Today, California's citrus sector, valued at more than $1 billion annually, ranks second in the U.S. after Florida, which produces the most valencia oranges; those are the seeded oranges used mostly for orange juice. California is No. 1 in fresh-market oranges, most notably the navel, but also produces a significant share of the nation's valencias, lemons, grapefruit and tangerines.

With the rise of urbanization in Southern California, what was once the state's original "citrus belt" has gradually migrated north into the San Joaquin Valley.

"The industry has primarily moved out of Southern California because it became more profitable to grow houses than oranges," Moses said.

He laments that the region's citrus tradition and heritage may be rapidly disappearing as new residents move into the area that are unfamiliar with the importance of citrus.

"Contrary to popular argument, it was not real estate that built Southern California," he said. "It was really the viable economic foundation that citrus brought to the region.

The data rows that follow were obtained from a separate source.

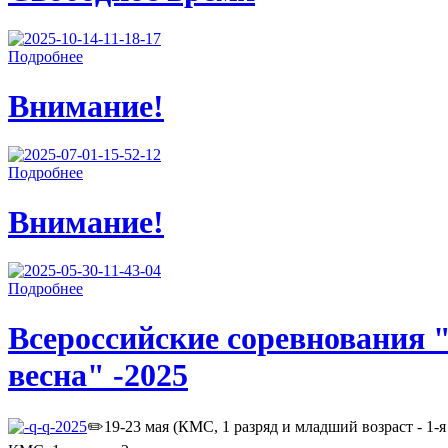
Подробнее
Внимание!
Подробнее
Внимание!
Подробнее
Всероссийские соревнования 
весна" -2025
✏️19-23 мая (КМС, 1 разряд и младший возраст - 1-я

It was a renewable resource that kept pumping money back into this region for a really long time."

History of citrus at a glance

  • 1769 While building the California missions, Father Junipero Serra also plants the first citrus seeds.
  • 1840 Frontiersman William Wolfskill plants lemon and orange seedlings in what is now downtown Los Angeles. California's citrus business is born!
  • 1870s Riverside couple Eliza and Luther Tibbets receive navel orange cuttings from Brazil. The trees thrive and word quickly spreads about the sweet, seedless fruit.
  • 1877 The completion of the transcontinental railroad helps satisfy a national demand for navels and other California-grown citrus.
  • 1893 Needing an effective way to market their citrus, farmers form the Southern California Fruit Exchange—a cooperative now known as Sunkist Growers.
  • 1906 Farmers lobby for a research facility to help them grow a better crop. The Citrus Experiment Station becomes the foundation of the University of California, Riverside.
  • Today California's more than $1 billion annual citrus business ranks second in the U.S., producing a significant share of the nation's navels, valencias, lemons, grapefruit and tangerines.